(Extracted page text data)
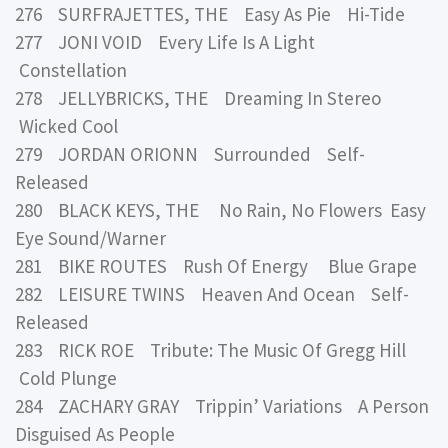
276 SURFRAJETTES, THE Easy As Pie Hi-Tide
277 JONI VOID Every Life Is A Light
Constellation
278 JELLYBRICKS, THE Dreaming In Stereo
Wicked Cool
279 JORDAN ORIONN Surrounded Self-
Released
280 BLACK KEYS, THE No Rain, No Flowers Easy
Eye Sound/Warner
281 BIKE ROUTES Rush Of Energy Blue Grape
282 LEISURE TWINS Heaven And Ocean Self-
Released
283 RICK ROE Tribute: The Music Of Gregg Hill
Cold Plunge
284 ZACHARY GRAY Trippin’ Variations A Person
Disguised As People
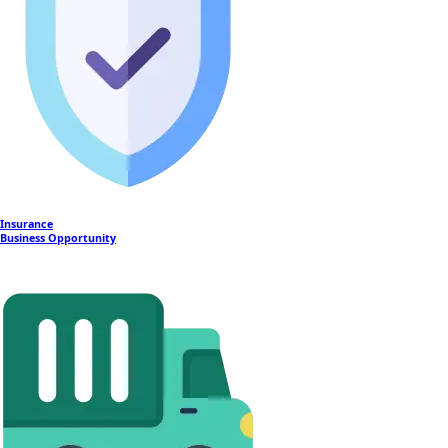
Insurance
Business Opportunity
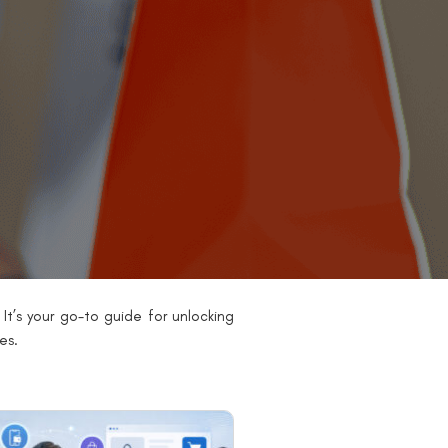
It’s your go-to guide for unlocking
es.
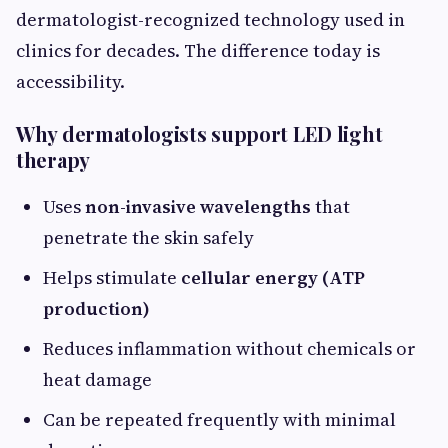
dermatologist-recognized technology used in
clinics for decades. The difference today is
accessibility.
Why dermatologists support LED light
therapy
Uses
non-invasive wavelengths
that
penetrate the skin safely
Helps stimulate
cellular energy (ATP
production)
Reduces inflammation without chemicals or
heat damage
Can be repeated frequently with minimal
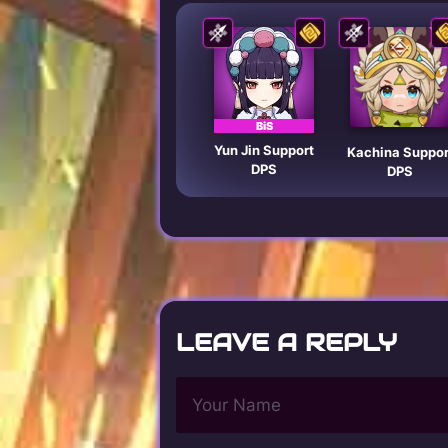
BiS
Yun Jin Support
Kachina Suppor
DPS
DPS
LEAVE A REPLY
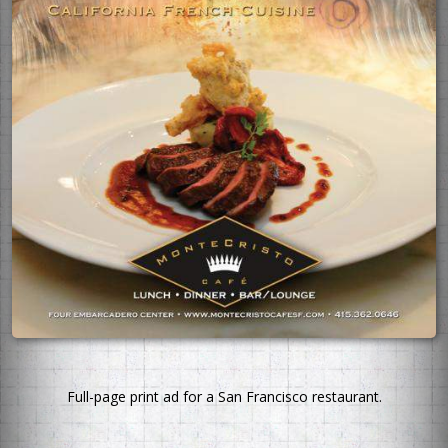
Full-page print ad for a San Francisco restaurant.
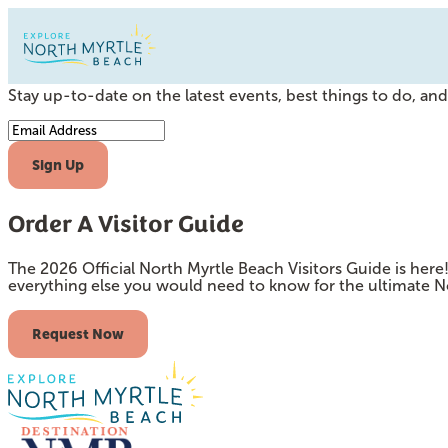
Subscribe to our Newsletter
Stay up-to-date on the latest events, best things to do, and 
Email Address
Sign Up
Order A Visitor Guide
The 2026 Official North Myrtle Beach Visitors Guide is her
everything else you would need to know for the ultimate N
Request Now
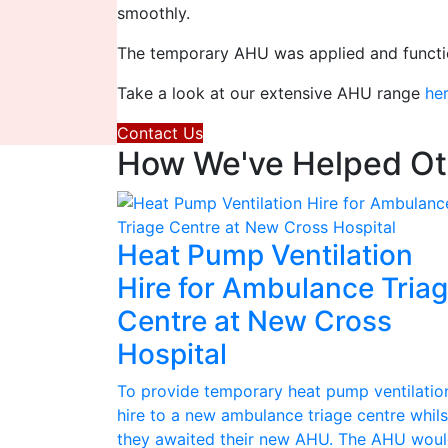
smoothly.
The temporary AHU was applied and functio
Take a look at our extensive AHU range
he
Contact Us
How We've Helped Oth
Heat Pump Ventilation
Hire for Ambulance Tria
Centre at New Cross
Hospital
To provide temporary heat pump ventilatio
hire to a new ambulance triage centre whils
they awaited their new AHU. The AHU wou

● What you will do
For each line above that includes "Self", make a copy.

● The answer
279 JORDAN ORIONN Surrounded Self-
282 LEISURE TWINS Heaven And Ocean Self-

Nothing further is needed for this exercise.